Three years after the capture of Gilad Shalit, the international community has decided to turn the key in the lock of the Gaza siege. This is supposed to unlock the reconciliation between Fatah and Hamas, perhaps with the additional profit of a split between the more moderate Gaza Hamas with the more radical Damascus section. The idea to unilaterally disengage Shalit from Gaza and relocate him to Egypt is meant to inject new energy into the prisoner-exchange negotiations. A gesture by Hamas in allowing Shalit to meet with his parents in an Egyptian guest house is expected to put pressure on Israel - at home and abroad - to reciprocate by releasing prisoners and a more generous opening of the Gaza border crossings.

And that's just the begining. The Shalit deal is but a first move in an extensive and complex political process, and but one ingredient of the PR campaign that will accompany it. President Obama's strategy of politics-and-PR was backed by the rest of the Quartet last week, as Russia, the EU and the UN gave him their blessing to revive the spirit of the 1991 Madrid conference. Just like 18 years ago, the U.S. wishes to move the Middle East peace process on two parallel tracks. The first is bilateral negotiations between Israel and the Palestinians, as well as between Israel, Syrian and Lebanon. The other is multilateral talks between Israel and the members of the Arab League.
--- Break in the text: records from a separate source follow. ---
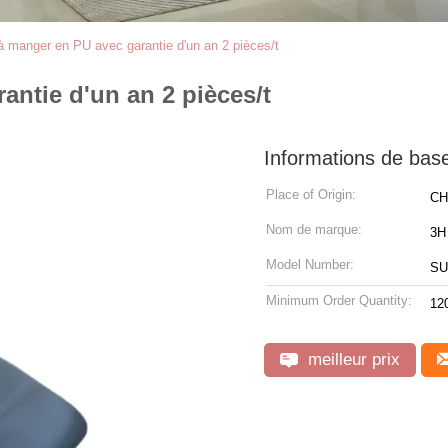
à manger en PU avec garantie d'un an 2 pièces/t
antie d'un an 2 pièces/t
Informations de bas
Place of Origin:
CH
Nom de marque:
3H
Model Number:
SU
Minimum Order Quantity:
12
meilleur prix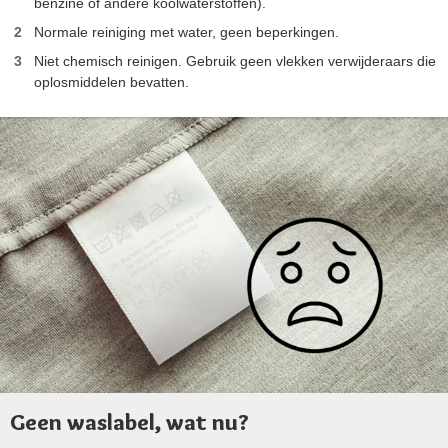
benzine of andere koolwaterstoffen).
Normale reiniging met water, geen beperkingen.
Niet chemisch reinigen. Gebruik geen vlekken verwijderaars die
oplosmiddelen bevatten.
Geen waslabel, wat nu?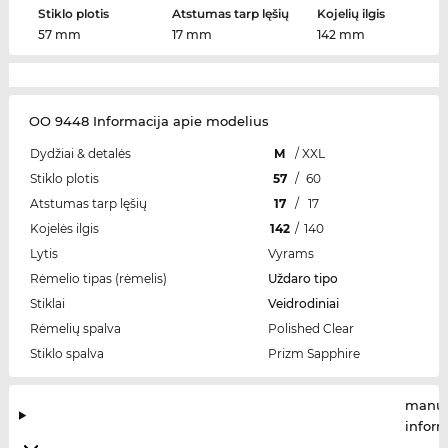
Stiklo plotis
Atstumas tarp lęšių
Kojelių ilgis
57 mm
17 mm
142 mm
OO 9448 Informacija apie modelius
Dydžiai & detalės
M
/
XXL
Stiklo plotis
57
/
60
Atstumas tarp lęšių
17
/
17
Kojelės ilgis
142
/
140
Lytis
Vyrams
Rėmelio tipas (rėmelis)
Uždaro tipo
Stiklai
Veidrodiniai
Rėmelių spalva
Polished Clear
Stiklo spalva
Prizm Sapphire
manuf
infor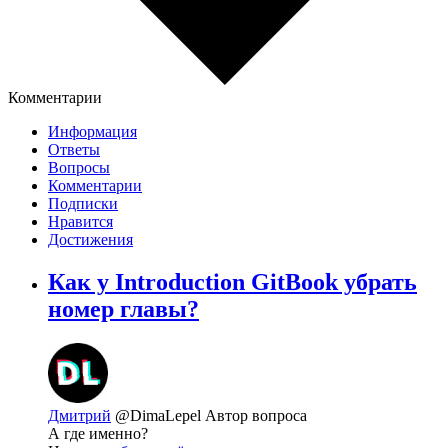
Комментарии
Информация
Ответы
Вопросы
Комментарии
Подписки
Нравится
Достижения
Как у Introduction GitBook убрать
номер главы?
Дмитрий
@DimaLepel
Автор вопроса
А где именно?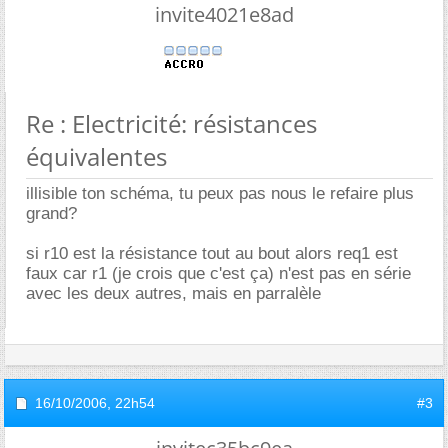
invite4021e8ad
Re : Electricité: résistances
équivalentes
illisible ton schéma, tu peux pas nous le refaire plus
grand?
si r10 est la résistance tout au bout alors req1 est
faux car r1 (je crois que c'est ça) n'est pas en série
avec les deux autres, mais en parralèle
16/10/2006,
22h54
#3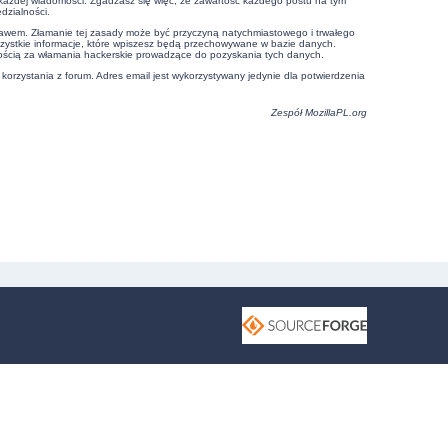
e każdej wiadomości. Zgadzasz się więc, że zawartość każdego postu na tym
dzialności.
prawem. Złamanie tej zasady może być przyczyną natychmiastowego i trwałego
szystkie informacje, które wpiszesz będą przechowywane w bazie danych.
ością za włamania hackerskie prowadzące do pozyskania tych danych.
 korzystania z forum. Adres email jest wykorzystywany jedynie dla potwierdzenia
Zespół
MozillaPL.org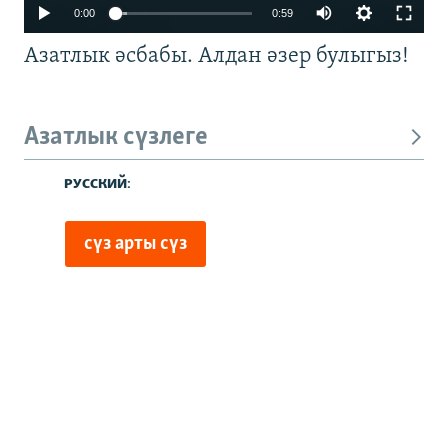
0:00
0:59
Азатлык әсбабы. Алдан әзер булыгыз!
Азатлык сүзлеге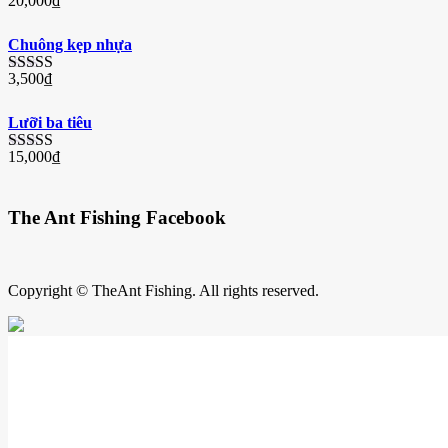
20,000
₫
Được
xếp
hạng
Chuông kẹp nhựa
3.33
5
sao
3,500
₫
Được
xếp
hạng
Lưỡi ba tiêu
3.29
5
sao
15,000
₫
Được
xếp
hạng
3.11
5
The Ant Fishing Facebook
sao
Copyright © TheAnt Fishing. All rights reserved.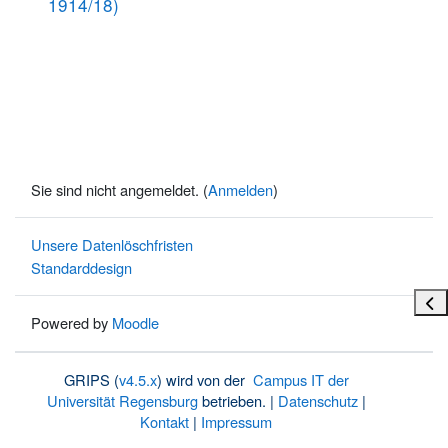
1914/18)
Sie sind nicht angemeldet. (
Anmelden
)
Unsere Datenlöschfristen
Standarddesign
Bloc
Powered by
Moodle
GRIPS (
v4.5.x
) wird von der
Campus IT der
Universität Regensburg
betrieben. |
Datenschutz
|
Kontakt
|
Impressum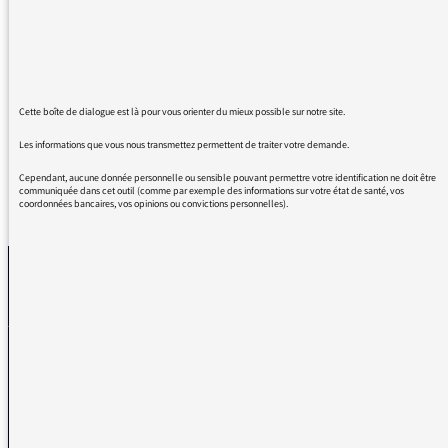
textes, je tenais à le remercier pour le bonheur
oui le bonheur même si je pleure, parfois,
quand je l'écoute. Merci Merci merci.
J'oubliais, les émissions du matin sont pour
moi un réveil réel. Merci à vous toutes et tous.
Cette boîte de dialogue est là pour vous orienter du mieux possible sur notre site.
Les informations que vous nous transmettez permettent de traiter votre demande.
Cependant, aucune donnée personnelle ou sensible pouvant permettre votre identification ne doit être
communiquée dans cet outil (comme par exemple des informations sur votre état de santé, vos
coordonnées bancaires, vos opinions ou convictions personnelles).
REVENIR AUX MESSAGES
La médiatrice
VOUS AVEZ UN PROBLÈME DE RÉCEPTION ?
Remplissez l’un de nos formulaires afin que nous puissions vous aider.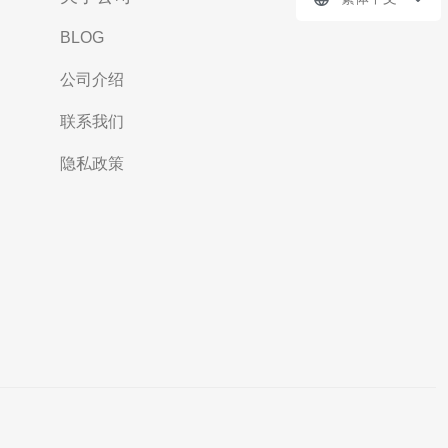
BLOG
公司介绍
联系我们
隐私政策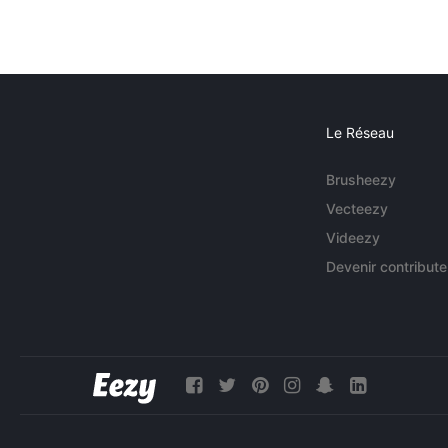
Le Réseau
Brusheezy
Vecteezy
Videezy
Devenir contribute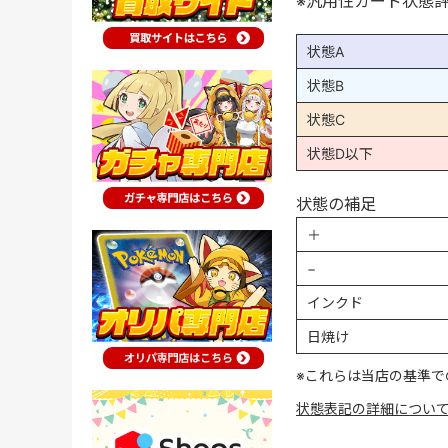
※汎用性カード状態
状態A
状態B
状態C
状態D以下
状態の補足
＋
−
インクド
日焼け
※これらは当店の基準で
状態表記の詳細につい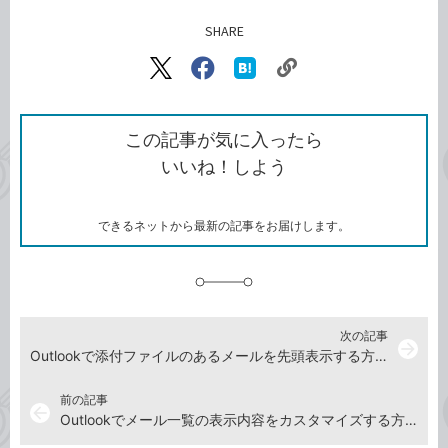
SHARE
記事をシェアする
リ
X（旧
Facebook
は
ン
Twitter）
で
て
ク
で
シ
な
を
シ
ェ
ブ
この記事が気に入ったら
コ
ェ
ア
ッ
いいね！しよう
ピ
ア
ク
ー
マ
ー
ク
できるネットから最新の記事をお届けします。
に
追
加
次の記事
arrow_forward
Outlookで添付ファイルのあるメールを先頭表示する方法
前の記事
arrow_back
Outlookでメール一覧の表示内容をカスタマイズする方法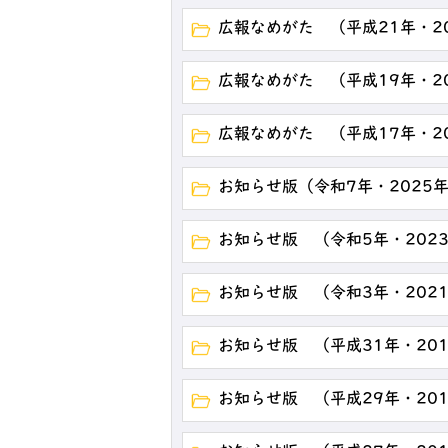
広報なめがた （平成21年・2
広報なめがた （平成19年・2
広報なめがた （平成17年・2
お知らせ版（令和7年・2025
お知らせ版 （令和5年・202
お知らせ版 （令和3年・202
お知らせ版 （平成31年・20
お知らせ版 （平成29年・20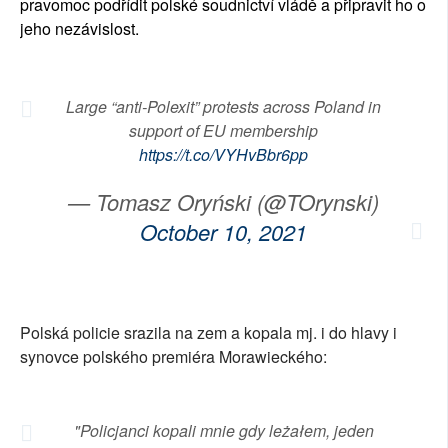
pravomoc podřídit polské soudnictví vládě a připravit ho o
jeho nezávislost.
Large “anti-Polexit” protests across Poland in
support of EU membership
https://t.co/VYHvBbr6pp
— Tomasz Oryński (@TOrynski)
October 10, 2021
Polská policie srazila na zem a kopala mj. i do hlavy i
synovce polského premiéra Morawieckého:
"Policjanci kopali mnie gdy leżałem, jeden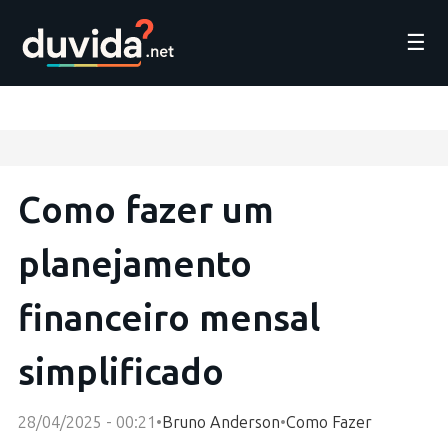
☰
Como fazer um
planejamento
financeiro mensal
simplificado
28/04/2025 - 00:21
•
Bruno Anderson
•
Como Fazer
Egyptian President Hosni Mubarak hinted in the Wall Street Journal last week that the Arab states are prepared to begin normalizing relations with Israel without waiting for a withdrawal from the occupied territories - as stipulated in the Arab peace initiative. But it is Israel that needs to make the first crucial step - an unequivocal commitment to freeze all construction in the settlements.

The Arabs have learned that since the Madrid conference, Israel has tripled the number of settlers in the West Bank. The conditioning of normalization on construction freeze is the explanation for Obama's insistence about national growth.